BTW, I think, the KMP-algorithm is too large to be inlined anyway (maybe, if 
we explicitly asked for it), so I wouldn't expect any NOINLINE-effect in the 
first place.

And about RunTimeCompilation, I don't quite understand the Wiki-page, what I 
imagined might be the point there is that, if I know the search pattern 
before, I might import the general algorithm, write a function
searchReplacePattern = searchReplace "pattern"
and the arrays might then be built at compile-time and included in the object 
code -- but I've no idea whether compilers are clever enough to do that (I 
believe it should be possible to write compilers which would do that, but is 
it worth the trouble -- or is that sort of optimisation easy and routinely 
done?) -- but why that would be called RunTimeCompilation, I cannot imagine.
So then, the thing that might make a difference, would be not to give the 
search pattern at compile-time, which I did. Of course, since we search a 
long String, the time needed to build the arrays is minute in relation to the 
time needed to traverse the String, but in the more realistic situation of a 
shorter String (50 kB instead of 48 MB), it would be significant.
>
> DF> ; without optimisations, KMP suffers far worse than straightforward).
>
> this test is meaningless

Well, it's not really a test for the algorithm, but for ghc's optimiser and 
I've forgotten the exact numbers, but KMP compiled without optimisation is 
much much, much slower than with -O2, so the optimiser does a really great 
job.
>
> >> KMP is O(m) while straightforward is O(m*n).
>
> DF> Where m is the length of the input and n is the length of the
> searched-for DF> pattern, I think?
> DF> But these are worst-case complexities, I believe, ordinarily,
> straightforward DF> will be O(m), too.
>
> and have longer init time (and take more space), so on typical
> searches it will be worser than trivial algorithm

I believe you've misread here.

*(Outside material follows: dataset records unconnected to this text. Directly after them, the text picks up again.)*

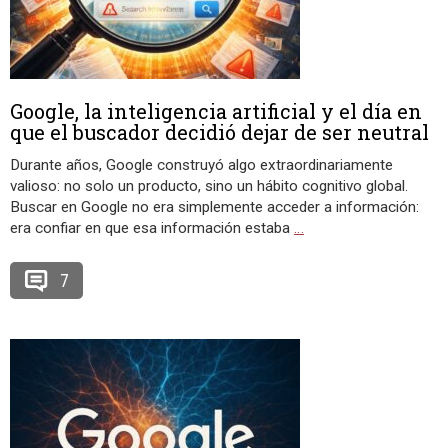
Google, la inteligencia artificial y el día en
que el buscador decidió dejar de ser neutral
Durante años, Google construyó algo extraordinariamente
valioso: no solo un producto, sino un hábito cognitivo global.
Buscar en Google no era simplemente acceder a información:
era confiar en que esa información estaba
…
7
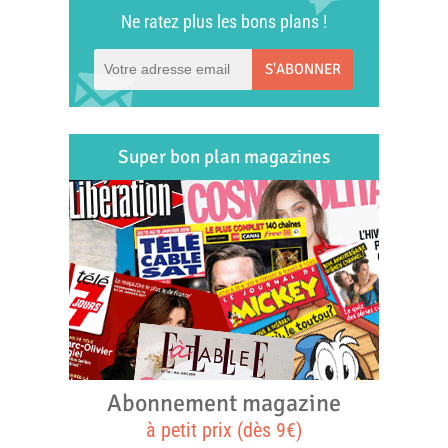
Ne ratez plus les bons plans !
S'ABONNER
Super bon plan magazines
Abonnement magazine
à petit prix (dès 9€)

I'm saying that while the worst case complexity 
for the straighforward (or trivial) algorithm is O(n*m) -- as witnessed by my 
test, which was deliberately designed to be baaaaad for that --, usually, in 
most real situations, that will have O(m) complexity, too.
And I -- like you -- believe that for typical searches the straightforward 
algorithm will be faster (at least with a clever implementation, like yours).

Cheers,
Daniel

P.S.: I'd really appreciate another attempt at explaining RunTimeCompilation 
to me (might well be an URL of a paper or something).